MODIFICATION OF PULMONARY VASCULAR-RESPONSES TO ARACHIDONIC-ACID BY ALTERATIONS IN PHYSIOLOGIC STATE

Abstract

The effects of bolus injections of arachidonic acid and prostaglandins (PG) E2 and F2.alpha. on the pulmonary vascular bed were compared under resting conditions and after alteration in the physiologic state of the lung. The vascularly isolated lung lobe of the intact, anesthetized dog was studied under conditions of controlled blood flow. Arachidonic acid, PGE2 and PGF2.alpha. increased pulmonary vascular resistance by constricting intrapulmonary veins and arteries in a dose-related manner, as did an analog of the endoperoxide, PGH2, whereas PGI2 dilated the pulmonary vascular bed. The response to arachidonate was associated with a 2- to 3-fold increase in levels of PGE- and PGF-like substances in pulmonary venous blood and was blocked by indomethacin. The effects of arachidonic acid, but not the PG, were greatly enhanced during perfusion with either dextran or saline and the enhanced response in saline was associated with a 15-20-fold increase in levels of PG-like substances in the pulmonary effluent. Responses to arachidonate were not dependent upon the presence of formed elements in blood but were related to perfusate protein concentration. Alveolar hypoxia decreased responses to the precursor while those to PGE2 and PGF2.alpha. were enhanced.
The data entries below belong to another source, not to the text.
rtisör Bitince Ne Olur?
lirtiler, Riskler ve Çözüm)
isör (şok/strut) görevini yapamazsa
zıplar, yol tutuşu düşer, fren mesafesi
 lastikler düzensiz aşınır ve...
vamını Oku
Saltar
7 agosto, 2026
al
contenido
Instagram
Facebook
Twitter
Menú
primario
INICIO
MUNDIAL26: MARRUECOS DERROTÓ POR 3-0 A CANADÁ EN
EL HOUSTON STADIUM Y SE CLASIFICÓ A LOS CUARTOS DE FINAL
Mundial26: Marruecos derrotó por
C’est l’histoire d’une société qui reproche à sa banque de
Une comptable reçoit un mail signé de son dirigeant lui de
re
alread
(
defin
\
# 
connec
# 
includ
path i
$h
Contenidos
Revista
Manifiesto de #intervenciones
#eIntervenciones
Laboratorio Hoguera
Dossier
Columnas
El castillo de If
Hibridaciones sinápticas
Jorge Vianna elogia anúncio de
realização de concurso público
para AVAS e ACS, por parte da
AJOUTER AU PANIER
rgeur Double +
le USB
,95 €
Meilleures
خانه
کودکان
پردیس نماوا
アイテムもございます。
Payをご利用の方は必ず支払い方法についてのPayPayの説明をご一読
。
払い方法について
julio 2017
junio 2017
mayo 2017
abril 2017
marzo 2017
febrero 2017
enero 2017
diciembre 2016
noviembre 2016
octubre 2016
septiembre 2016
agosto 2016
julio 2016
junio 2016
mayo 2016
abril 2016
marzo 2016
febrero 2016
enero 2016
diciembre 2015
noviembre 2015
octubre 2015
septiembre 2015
Responses to the PG, but not those to arachidonate, were affected by changes in blood pH. Sublethal doses of Escherichia coli endotoxin increased the response to arachidonic acid, but not those to PGE2 and PGF2.alpha.. The effects of bolus injection of arachidonic acid on the pulmonary vascular bed apparently are due mainly to formation of constrictor metabolites which may overshadow the actions of any dilator (PGI2) formed; metabolism of the precursor apparently is altered by changes in physiologic state.